Toronto Star

THE TORONTO 18, 10 YEARS AFTER

- MICHELLE SHEPHARD ATKINSON FELLOW

Little has been done to study their motives to prevent a new generation being recruited by Daesh,

The Toronto 18 terror sweep offered Canada a ‘psychologi­cal petri dish’ to learn what drives middle-class, educated youth towards extremism. And yet, 10 years on, little has been done to study the motives of those such as Fahim Ahmad — who remains in prison, awaiting release — or to prevent a new generation from being recruited to join Daesh

Fahim Ahmad enters the room wearing his prison whites, glasses perched midway down his nose. He just left the kitchen, where he was making grilled cheese sandwiches for the lunch service.

Ahmad no longer looks like the 21-year-old who made headlines a decade ago as one of the leaders of the Toronto18 terror plot. He’s bulkier, lost all his hair. He shows me his photo ID, taken during his first years spent at Quebec’s Special Handling Unit, which has the reputation as Canada’s toughest prison. “See, I had hair there. After the SHU, no hair.”

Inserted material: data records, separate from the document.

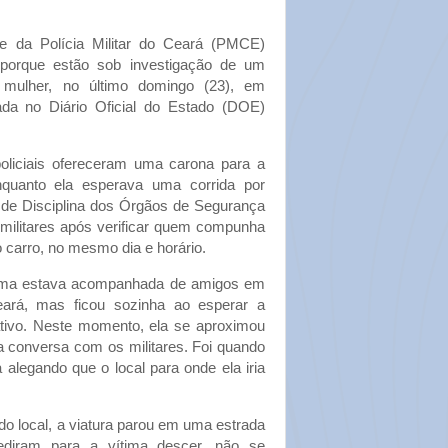
e da Polícia Militar do Ceará (PMCE)
 porque estão sob investigação de um
 mulher, no último domingo (23), em
cada no Diário Oficial do Estado (DOE)
liciais ofereceram uma carona para a
enquanto ela esperava uma corrida por
al de Disciplina dos Órgãos de Segurança
militares após verificar quem compunha
o carro, no mesmo dia e horário.
tima estava acompanhada de amigos em
ará, mas ficou sozinha ao esperar a
ativo. Neste momento, ela se aproximou
ma conversa com os militares. Foi quando
alegando que o local para onde ela iria
o local, a viatura parou em uma estrada
pediram para a vítima descer, não se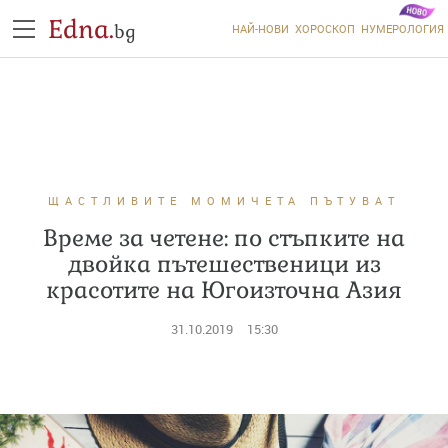
Edna.
bg
НАЙ-НОВИ
ХОРОСКОП
НУМЕРОЛОГИЯ
ЩАСТЛИВИТЕ МОМИЧЕТА ПЪТУВАТ
Време за четене: по стъпките на
двойка пътешественици из
красотите на Югоизточна Азия
31.10.2019
15:30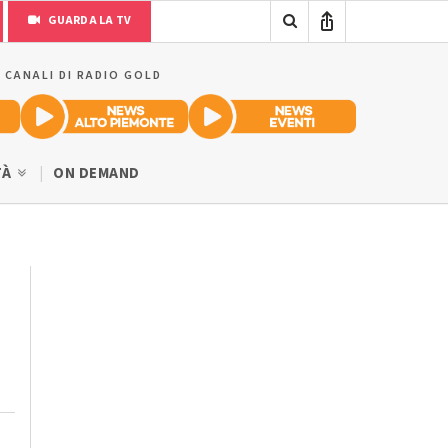
GUARDA LA TV
I CANALI DI RADIO GOLD
TÀ
ON DEMAND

During his 2010 trial, the Crown described Ahmad as a “time bomb waiting to go off,” ranting about storming Parliament, taking politician­s hostage and attacking nuclear stations. But he was also called a “fantasist,” whose big mouth was his only weapon of mass destructio­n.

Ahmad surprised with a guilty plea in May 2010 — nearly four years after his arrest and midway through his trial. Convicted of three terrorism charges, he was given a 16-year sentence and two-for-one credit for time spent in custody. At his sentencing hearing, the judge said he believed Ahmad had a good chance at rehabilita­tion.

But Ahmad has never participat­ed in programs for inmates convicted of terrorism offences — because there are none.

He has been rejected for parole and is now being held past his statutory release date, unusual since almost all Canadian inmates are freed with conditions. “They use the catch-22,” says Ahmad of his parole denial. “They say there haven’t been any programs to assess where you are, so we can’t let you out.”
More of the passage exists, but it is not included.